設定手順のどの時点でも、pcs booth config コマンドを実行して現在のノードまたはクラスターの Booth 設定を表示したり、pcs booth status コマンドを実行してローカルノードの Booth の現在のステータスを表示したりできます。

手順

  1. Booth チケットマネージャーのパッケージである booth-site を、両方のクラスターの各ノードにインストールします。

    [root@cluster1-node1 ~]# dnf install -y booth-site
    [root@cluster1-node2 ~]# dnf install -y booth-site
    [root@cluster2-node1 ~]# dnf install -y booth-site
    [root@cluster2-node2 ~]# dnf install -y booth-site
  2. pcs パッケージ、booth-core パッケージ、および booth-arbitrator パッケージをアービトレーターノードにインストールします。

    [root@arbitrator-node ~]# dnf install -y pcs booth-core booth-arbitrator
  3. firewalld デーモンを実行している場合は、Red Hat High Availability Add-On に必要なポートを有効にするために、両方のクラスターの全ノードとアービトレーターノードで次のコマンドを実行します。

    # firewall-cmd --permanent --add-service=high-availability
    # firewall-cmd --add-service=high-availability

    ローカルの状況に合わせて開くポートを変更することが必要になる場合があります。

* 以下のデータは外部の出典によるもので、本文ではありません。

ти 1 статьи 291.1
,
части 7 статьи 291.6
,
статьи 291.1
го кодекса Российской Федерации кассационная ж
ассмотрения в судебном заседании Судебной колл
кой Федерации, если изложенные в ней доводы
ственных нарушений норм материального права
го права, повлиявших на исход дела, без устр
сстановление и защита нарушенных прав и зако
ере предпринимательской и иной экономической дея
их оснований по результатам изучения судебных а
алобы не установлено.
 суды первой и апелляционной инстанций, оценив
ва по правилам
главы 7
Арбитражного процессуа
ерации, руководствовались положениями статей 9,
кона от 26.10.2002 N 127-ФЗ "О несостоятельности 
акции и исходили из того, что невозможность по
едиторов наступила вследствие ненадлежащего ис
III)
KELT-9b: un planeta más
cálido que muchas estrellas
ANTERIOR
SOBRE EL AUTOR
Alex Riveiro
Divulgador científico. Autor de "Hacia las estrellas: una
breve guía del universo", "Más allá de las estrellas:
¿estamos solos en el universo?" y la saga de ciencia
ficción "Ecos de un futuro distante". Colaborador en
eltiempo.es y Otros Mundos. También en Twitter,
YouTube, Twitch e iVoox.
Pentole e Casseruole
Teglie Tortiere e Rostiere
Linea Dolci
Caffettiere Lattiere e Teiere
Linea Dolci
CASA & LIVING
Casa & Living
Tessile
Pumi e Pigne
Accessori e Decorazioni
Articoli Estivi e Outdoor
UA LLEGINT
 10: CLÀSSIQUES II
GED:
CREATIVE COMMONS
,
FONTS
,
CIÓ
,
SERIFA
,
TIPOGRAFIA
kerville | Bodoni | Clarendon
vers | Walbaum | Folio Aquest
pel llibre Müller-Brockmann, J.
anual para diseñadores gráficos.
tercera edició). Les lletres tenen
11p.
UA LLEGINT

Red Hat High-Availability Add-On で必要なポートの詳細は、High Availability Add-On のポートの有効化 を参照してください。

  4. 1 つのクラスターの 1 つのノードで Booth 設定を作成します。各クラスターおよびアービトレーターノードに指定するアドレスは、IP アドレスである必要があります。各クラスターにフローティング IP アドレスを指定します。

    [cluster1-node1 ~] # pcs booth setup sites 192.168.11.100 192.168.22.100 arbitrators 192.168.99.100

    このコマンドを実行すると、設定ファイルの /etc/booth/booth.conf および /etc/booth/booth.key がノードに作成されます。

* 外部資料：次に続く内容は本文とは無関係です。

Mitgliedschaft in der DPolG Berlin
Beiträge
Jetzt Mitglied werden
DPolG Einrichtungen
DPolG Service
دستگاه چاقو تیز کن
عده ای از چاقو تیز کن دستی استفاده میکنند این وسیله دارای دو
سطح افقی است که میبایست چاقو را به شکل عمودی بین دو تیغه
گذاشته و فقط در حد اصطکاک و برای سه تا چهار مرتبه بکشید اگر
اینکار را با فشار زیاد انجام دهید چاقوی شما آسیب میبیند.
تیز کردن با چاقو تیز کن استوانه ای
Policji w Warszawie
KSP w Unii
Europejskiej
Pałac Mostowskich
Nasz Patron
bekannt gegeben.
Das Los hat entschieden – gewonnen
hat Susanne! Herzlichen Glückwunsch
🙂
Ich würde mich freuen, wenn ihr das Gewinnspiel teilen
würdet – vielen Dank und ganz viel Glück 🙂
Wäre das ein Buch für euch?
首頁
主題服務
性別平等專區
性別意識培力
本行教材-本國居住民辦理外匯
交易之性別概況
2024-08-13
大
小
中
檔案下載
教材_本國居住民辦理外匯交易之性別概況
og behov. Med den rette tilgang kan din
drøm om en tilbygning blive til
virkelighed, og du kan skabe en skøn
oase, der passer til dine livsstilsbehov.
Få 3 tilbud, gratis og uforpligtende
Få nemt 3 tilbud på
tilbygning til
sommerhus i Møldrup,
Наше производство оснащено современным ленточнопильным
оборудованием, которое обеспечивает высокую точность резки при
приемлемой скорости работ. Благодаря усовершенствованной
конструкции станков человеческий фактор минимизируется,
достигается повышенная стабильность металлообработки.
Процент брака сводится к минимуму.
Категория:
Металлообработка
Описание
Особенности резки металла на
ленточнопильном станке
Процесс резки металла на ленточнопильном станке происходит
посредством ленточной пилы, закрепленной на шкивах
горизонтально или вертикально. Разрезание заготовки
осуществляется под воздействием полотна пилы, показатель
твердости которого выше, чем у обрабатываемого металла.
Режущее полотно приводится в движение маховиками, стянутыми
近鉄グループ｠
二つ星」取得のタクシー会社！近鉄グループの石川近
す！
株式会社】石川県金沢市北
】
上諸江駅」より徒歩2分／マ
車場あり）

  5. Booth 設定のチケットを作成します。このチケットは、このチケットがクラスターに付与された場合のみリソースの実行を許可するリソース抑制を定義するのに使用します。

    この基本的なフェイルオーバー設定手順では、チケットを 1 つだけ使用します。ただし、より複雑なシナリオで、各チケットを 1 つまたは複数の異なるリソースに関連付ける場合は、追加のチケットを作成することもできます。

    [cluster1-node1 ~] # pcs booth ticket add apacheticket
  6. Booth の設定を現在のクラスター内の全ノードに同期します。

    [cluster1-node1 ~] # pcs booth sync
  7. アービトレーターノードから、Booth 設定をアービトレーターに取得します。以前に認証を行っていない場合は、まず設定の取得元のノードに対して pcs を認証する必要があります。

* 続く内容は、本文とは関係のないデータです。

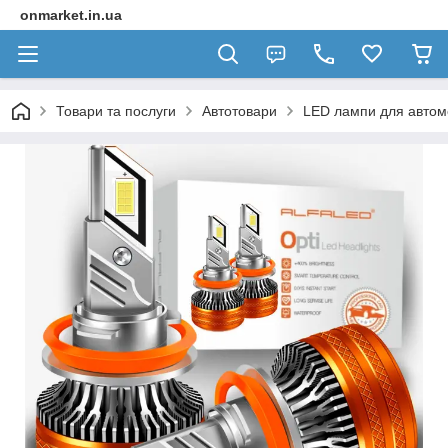
onmarket.in.ua
Товари та послуги
Автотовари
LED лампи для автомо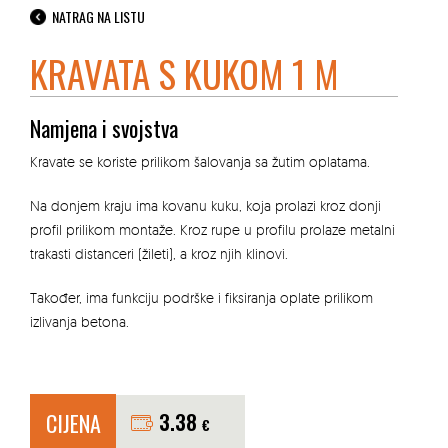
NATRAG NA LISTU
KRAVATA S KUKOM 1 M
Namjena i svojstva
Kravate se koriste prilikom šalovanja sa žutim oplatama.
Na donjem kraju ima kovanu kuku, koja prolazi kroz donji
profil prilikom montaže. Kroz rupe u profilu prolaze metalni
trakasti distanceri (žileti), a kroz njih klinovi.
Također, ima funkciju podrške i fiksiranja oplate prilikom
izlivanja betona.
CIJENA
3.38
€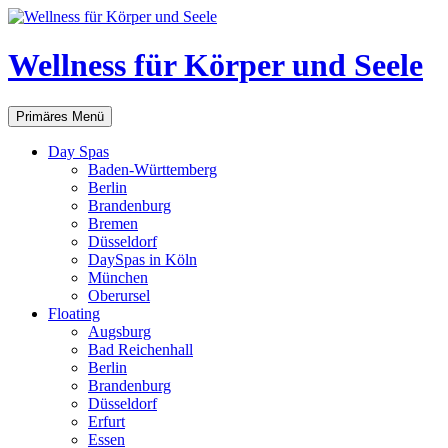
Zum
Inhalt
springen
Wellness für Körper und Seele
Suchen
Primäres Menü
Day Spas
Baden-Württemberg
Berlin
Brandenburg
Bremen
Düsseldorf
DaySpas in Köln
München
Oberursel
Floating
Augsburg
Bad Reichenhall
Berlin
Brandenburg
Düsseldorf
Erfurt
Essen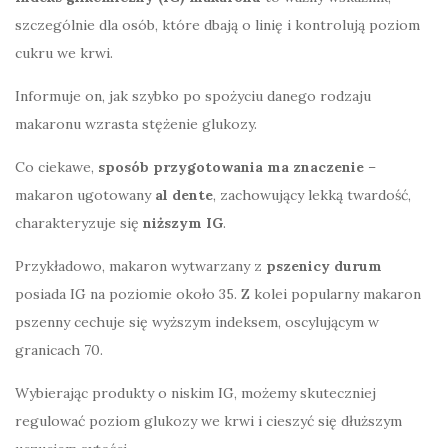
szczególnie dla osób, które dbają o linię i kontrolują poziom
cukru we krwi.
Informuje on, jak szybko po spożyciu danego rodzaju
makaronu wzrasta stężenie glukozy.
Co ciekawe,
sposób przygotowania ma znaczenie
–
makaron ugotowany
al dente
, zachowujący lekką twardość,
charakteryzuje się
niższym IG
.
Przykładowo, makaron wytwarzany z
pszenicy durum
posiada IG na poziomie około 35. Z kolei popularny makaron
pszenny cechuje się wyższym indeksem, oscylującym w
granicach 70.
Wybierając produkty o niskim IG, możemy skuteczniej
regulować poziom glukozy we krwi i cieszyć się dłuższym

    [arbitrator-node ~] # pcs host auth cluster1-node1
    [arbitrator-node ~] # pcs booth pull cluster1-node1
  8. Booth 設定を別のクラスターに取得し、そのクラスターの全ノードを同期します。アービトレーターノードの場合と同様に、以前に認証を行っていない場合は、まず設定の取得元のノードに対して pcs を認証する必要があります。

    [cluster2-node1 ~] # pcs host auth cluster1-node1
    [cluster2-node1 ~] # pcs booth pull cluster1-node1
    [cluster2-node1 ~] # pcs booth sync
  9. アービトレーターノードで Booth を起動して有効にします。

    注記

    Booth はクラスターで Pacemaker リソースとして実行するため、クラスターのノードで Booth を手動で開始したり有効にしたりしないでください。

    [arbitrator-node ~] # pcs booth start
    [arbitrator-node ~] # pcs booth enable
  10. 各クラスターに割り当てられた Floating IP アドレスを使用して、両方のクラスターサイトでクラスターリソースとして実行されるように Booth を設定します。これにより、booth-ipbooth-service をメンバーとするリソースグループが作成されます。

    [cluster1-node1 ~] # pcs booth create ip 192.168.11.100
    [cluster2-node1 ~] # pcs booth create ip 192.168.22.100
  11. 各クラスター用に定義したリソースグループにチケット制約を追加します。

    [cluster1-node1 ~] # pcs constraint ticket add apacheticket apachegroup
    [cluster2-node1 ~] # pcs constraint ticket add apacheticket apachegroup

    現在設定されているチケット制約を表示するには、次のコマンドを入力します。

    pcs constraint ticket [config]
  12. この設定用に作成したチケットを最初のクラスターに付与します。

    注記

    チケットを付与する前に、あらかじめチケット制約を定義しておく必要はありません。最初にクラスターにチケットを付与すると、pcs booth ticket revoke コマンドを使用して手動でオーバーライドしない限り、Booth がチケット管理を引き継ぎます。pcs booth 管理コマンドの詳細は、システムで pcs booth --help コマンドで確認してください。

    [cluster1-node1 ~] # pcs booth ticket grant apacheticket

    チケットは、いつでも (この手順の完了後でも) 追加および削除できます。ただし、チケットを追加または削除した後、この手順の説明どおりに、他のノード、クラスター、およびアービトレーターノードに対して設定ファイルを同期し、チケットを付与する必要があります。

    Booth チケットを削除する詳細な手順については、Booth チケットの削除 を参照してください。追加の Booth 管理コマンドの詳細は、pcs booth --help コマンドで確認してください。